What would have happened if Etherium had been running at 40,000 transactions per second, and the Dao bug had hit in one second, one heartbeat, $150 million would have been drained out of that contract, and there would have been no way for that network to recover. So that’s why the behavioral types are so critical, which is why RChain focuses on the rho calculus.
Now, I don’t have time to go into the rho calculus, but notice that it fits on the page. And it allows for correct by construction between the smart contracting language and the execution mechanism. So there are no bytecode injection tests possible.

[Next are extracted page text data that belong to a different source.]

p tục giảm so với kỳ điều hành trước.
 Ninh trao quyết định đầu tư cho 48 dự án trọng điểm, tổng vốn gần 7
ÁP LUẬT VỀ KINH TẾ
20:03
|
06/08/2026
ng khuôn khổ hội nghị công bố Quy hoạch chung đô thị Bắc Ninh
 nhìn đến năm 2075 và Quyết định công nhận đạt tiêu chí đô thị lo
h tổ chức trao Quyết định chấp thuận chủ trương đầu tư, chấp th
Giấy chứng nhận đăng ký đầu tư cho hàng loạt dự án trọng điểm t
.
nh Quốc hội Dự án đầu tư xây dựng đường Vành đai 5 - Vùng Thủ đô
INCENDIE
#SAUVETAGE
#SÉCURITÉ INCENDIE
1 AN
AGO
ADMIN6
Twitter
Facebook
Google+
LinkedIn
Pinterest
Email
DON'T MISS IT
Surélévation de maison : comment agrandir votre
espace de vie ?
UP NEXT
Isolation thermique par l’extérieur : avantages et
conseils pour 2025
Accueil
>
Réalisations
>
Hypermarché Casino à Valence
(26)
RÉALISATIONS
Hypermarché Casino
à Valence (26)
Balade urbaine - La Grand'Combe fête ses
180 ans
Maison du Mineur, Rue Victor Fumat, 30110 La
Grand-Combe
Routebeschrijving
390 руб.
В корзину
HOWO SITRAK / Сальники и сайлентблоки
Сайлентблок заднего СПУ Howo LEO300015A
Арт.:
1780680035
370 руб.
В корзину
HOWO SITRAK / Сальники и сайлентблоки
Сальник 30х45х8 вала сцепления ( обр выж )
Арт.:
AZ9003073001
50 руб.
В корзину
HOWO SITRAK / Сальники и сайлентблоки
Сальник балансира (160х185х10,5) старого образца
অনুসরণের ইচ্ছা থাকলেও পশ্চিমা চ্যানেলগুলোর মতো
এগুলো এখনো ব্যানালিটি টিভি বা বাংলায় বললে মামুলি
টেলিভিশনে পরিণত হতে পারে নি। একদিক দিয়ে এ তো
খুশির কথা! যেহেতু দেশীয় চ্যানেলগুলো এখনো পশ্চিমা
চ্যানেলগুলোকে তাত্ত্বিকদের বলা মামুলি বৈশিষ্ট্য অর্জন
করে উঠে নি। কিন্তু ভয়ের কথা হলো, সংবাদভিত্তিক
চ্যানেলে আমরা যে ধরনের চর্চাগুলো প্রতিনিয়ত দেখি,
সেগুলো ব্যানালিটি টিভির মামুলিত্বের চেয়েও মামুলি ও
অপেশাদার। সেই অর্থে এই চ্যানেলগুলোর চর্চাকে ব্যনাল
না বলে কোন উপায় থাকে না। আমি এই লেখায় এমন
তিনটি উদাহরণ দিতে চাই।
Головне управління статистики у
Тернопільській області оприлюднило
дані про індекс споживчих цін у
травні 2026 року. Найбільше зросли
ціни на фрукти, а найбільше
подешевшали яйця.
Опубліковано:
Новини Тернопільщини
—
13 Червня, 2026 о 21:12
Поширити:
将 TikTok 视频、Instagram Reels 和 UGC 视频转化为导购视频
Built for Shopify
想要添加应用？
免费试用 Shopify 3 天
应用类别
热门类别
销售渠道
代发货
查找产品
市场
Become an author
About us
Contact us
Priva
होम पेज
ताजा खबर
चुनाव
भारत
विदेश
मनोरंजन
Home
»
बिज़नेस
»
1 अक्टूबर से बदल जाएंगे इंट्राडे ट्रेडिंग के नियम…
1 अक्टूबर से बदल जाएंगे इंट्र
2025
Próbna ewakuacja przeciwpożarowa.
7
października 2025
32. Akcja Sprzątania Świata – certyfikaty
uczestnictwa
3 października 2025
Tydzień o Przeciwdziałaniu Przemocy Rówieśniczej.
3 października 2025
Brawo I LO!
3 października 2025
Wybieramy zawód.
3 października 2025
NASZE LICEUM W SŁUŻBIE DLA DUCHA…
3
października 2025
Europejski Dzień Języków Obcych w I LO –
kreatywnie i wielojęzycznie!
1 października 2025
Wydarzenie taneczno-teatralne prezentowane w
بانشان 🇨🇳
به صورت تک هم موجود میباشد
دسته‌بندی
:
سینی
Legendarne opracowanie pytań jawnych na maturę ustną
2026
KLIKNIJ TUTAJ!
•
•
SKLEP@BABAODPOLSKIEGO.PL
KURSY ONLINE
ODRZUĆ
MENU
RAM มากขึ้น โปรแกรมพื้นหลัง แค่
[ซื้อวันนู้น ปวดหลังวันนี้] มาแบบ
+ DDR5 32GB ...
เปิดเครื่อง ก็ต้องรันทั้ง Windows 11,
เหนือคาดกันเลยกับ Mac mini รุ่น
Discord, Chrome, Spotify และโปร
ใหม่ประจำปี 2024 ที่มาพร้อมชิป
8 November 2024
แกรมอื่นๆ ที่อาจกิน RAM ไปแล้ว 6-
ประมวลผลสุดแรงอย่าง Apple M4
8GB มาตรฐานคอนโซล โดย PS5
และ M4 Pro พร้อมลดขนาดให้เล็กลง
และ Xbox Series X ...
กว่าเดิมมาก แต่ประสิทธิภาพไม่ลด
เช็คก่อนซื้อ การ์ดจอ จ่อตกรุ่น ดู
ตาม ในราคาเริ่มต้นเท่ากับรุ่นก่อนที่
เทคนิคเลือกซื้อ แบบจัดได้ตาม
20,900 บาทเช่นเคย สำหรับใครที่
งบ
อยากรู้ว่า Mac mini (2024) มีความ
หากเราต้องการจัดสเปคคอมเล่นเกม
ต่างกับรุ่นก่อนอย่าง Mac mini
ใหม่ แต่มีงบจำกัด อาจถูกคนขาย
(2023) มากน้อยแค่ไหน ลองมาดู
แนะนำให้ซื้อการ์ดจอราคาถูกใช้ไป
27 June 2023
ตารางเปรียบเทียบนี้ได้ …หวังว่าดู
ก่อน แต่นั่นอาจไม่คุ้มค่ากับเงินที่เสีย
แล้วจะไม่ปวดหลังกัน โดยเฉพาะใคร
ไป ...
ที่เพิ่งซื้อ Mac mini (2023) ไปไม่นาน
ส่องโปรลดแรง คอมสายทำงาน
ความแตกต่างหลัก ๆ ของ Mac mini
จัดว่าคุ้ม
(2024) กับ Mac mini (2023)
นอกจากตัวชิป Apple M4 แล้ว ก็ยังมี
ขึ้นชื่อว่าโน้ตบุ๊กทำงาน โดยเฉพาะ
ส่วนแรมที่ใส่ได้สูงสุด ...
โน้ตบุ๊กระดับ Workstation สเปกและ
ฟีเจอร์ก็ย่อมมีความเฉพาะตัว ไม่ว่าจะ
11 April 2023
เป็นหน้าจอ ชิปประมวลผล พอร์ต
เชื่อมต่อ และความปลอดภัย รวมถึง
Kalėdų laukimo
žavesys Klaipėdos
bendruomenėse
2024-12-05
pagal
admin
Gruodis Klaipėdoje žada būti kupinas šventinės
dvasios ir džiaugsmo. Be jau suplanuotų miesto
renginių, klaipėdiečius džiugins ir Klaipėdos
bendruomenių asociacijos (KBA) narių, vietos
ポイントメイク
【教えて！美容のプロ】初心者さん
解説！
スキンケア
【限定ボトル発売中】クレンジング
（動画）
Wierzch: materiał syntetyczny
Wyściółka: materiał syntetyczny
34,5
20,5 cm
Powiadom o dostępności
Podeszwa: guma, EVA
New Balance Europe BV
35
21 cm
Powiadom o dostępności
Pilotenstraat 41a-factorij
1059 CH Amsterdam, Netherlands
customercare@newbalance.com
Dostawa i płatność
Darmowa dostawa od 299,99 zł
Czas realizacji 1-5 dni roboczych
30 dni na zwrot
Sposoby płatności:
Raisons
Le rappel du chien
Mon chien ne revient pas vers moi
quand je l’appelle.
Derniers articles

Whereas projects like Etherium, Cardano, Tezos and many others have to have a proof obligation that there can be no bytecode injection attacks. I can’t talk about all of these other good things that I do hope we have the chance to meet face to face and we can we can talk about how “namespaces” for example, allow you to solve for both the DAG based acceleration and sharding acceleration using a single mechanism.
But what I want to leave you with is that blockchain, as opposed to merely digital currency, has the potential to provide the pivotal coordination technology. It can provide a global computer and a global database that can amplify humanity’s extraordinary ability to coordinate and work together.
In particular, it can provide the ability to have on chain self governance. They can provide the ability to have on chain self sovereign identity and self sovereign data. They can provide the needs to have a reconfigurable smart power grid.
And because of its decentralization, you can put it in the hands of the people who can then light the way for the use of blockchains that we never dreamed possible.
So with that, I wish you a very good and successful conference. Thank you very much.